Pain
Broken.
It's painful
All of it
My very heart feels the throb of sadness when I think of you
Think about us
I too, was in the wrong
I realized I never knew what I had
I didn't know those were gonna be the happiest of days ever
My heart begs for you but my mind forces it to keep quiet
What happens now?
People say time heals things
But darling, it's 3 years later
I'm still a mess when it comes to you
I thought I was so strong
That's what I was always taught
To be strong, until you
How could one person tear everything that you've built?

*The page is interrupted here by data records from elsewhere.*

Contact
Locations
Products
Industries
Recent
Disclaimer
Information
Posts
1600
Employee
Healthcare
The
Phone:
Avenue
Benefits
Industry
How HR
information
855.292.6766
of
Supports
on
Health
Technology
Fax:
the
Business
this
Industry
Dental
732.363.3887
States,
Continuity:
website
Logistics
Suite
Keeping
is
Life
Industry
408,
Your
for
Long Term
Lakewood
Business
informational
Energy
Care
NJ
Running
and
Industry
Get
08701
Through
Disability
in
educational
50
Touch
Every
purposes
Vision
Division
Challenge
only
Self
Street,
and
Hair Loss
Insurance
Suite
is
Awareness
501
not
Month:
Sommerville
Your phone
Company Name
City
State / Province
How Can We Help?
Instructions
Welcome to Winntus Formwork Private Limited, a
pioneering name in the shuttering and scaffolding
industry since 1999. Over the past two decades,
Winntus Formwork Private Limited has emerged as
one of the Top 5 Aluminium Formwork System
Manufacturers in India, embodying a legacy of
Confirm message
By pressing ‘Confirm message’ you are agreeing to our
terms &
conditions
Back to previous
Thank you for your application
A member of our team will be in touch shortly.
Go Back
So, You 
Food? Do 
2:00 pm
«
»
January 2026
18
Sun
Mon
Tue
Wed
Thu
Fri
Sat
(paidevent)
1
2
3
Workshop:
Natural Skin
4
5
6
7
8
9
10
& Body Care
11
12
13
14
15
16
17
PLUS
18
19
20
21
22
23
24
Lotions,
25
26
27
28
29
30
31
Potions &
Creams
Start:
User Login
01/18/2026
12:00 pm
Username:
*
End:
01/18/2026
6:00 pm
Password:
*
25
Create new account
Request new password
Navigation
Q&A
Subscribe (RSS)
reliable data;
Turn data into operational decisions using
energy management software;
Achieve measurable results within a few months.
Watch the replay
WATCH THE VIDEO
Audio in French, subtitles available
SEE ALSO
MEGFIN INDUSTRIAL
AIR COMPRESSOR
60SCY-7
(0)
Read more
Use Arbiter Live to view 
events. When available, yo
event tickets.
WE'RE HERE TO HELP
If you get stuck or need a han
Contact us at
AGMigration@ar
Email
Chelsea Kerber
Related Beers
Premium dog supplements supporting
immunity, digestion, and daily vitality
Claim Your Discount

You promised you would never hurt me
But here I am
I'm the scraps of what is left of me
You know how scared I am?
I don't wanna meet anyone else
I grow attached and it always lead to me being disappointed
I even questioned my worth
I give myself so easily to find out that
Exactly.....
It's the words you don't want to say
That I don't care anymore
You know all of that used to be so important, but I never got to know the value of it
Of it all really
Love.
It's the one thing I'm scared of most in this world
How do I sleep at night?
How do I live with myself?
I hate myself
I hate this is how it's all come down to be
At the end of the day, I'm nothing
All I can ever do is pleasure someone's physical needs
I can never be there for their emotional needs anymore
That's not what I'm good for anymore
Don't you realize that?
You've been practicing this dirty deed for a while, and it's become the person you are today
You don't wanna be this way
Then why do it?
You know how worthless it makes you feel
At the moment, yet at that very moment it's almost like you could be in love
That's funny
In fact, that's hilarious
You can never find love that way
If I close my eyes and Imagine it's you, then that's when it kills me
That's when I space out and forget what I'm supposed to be doing
I'm supposed to be into it
I'm supposed to be the best you ever had
But, I fail when it comes to emotions
I don't like it, yet I crave it
I've never loved and hated something so much in my life
I need to face my fears
But that very fear has a face
And that's the biggest leap of it all.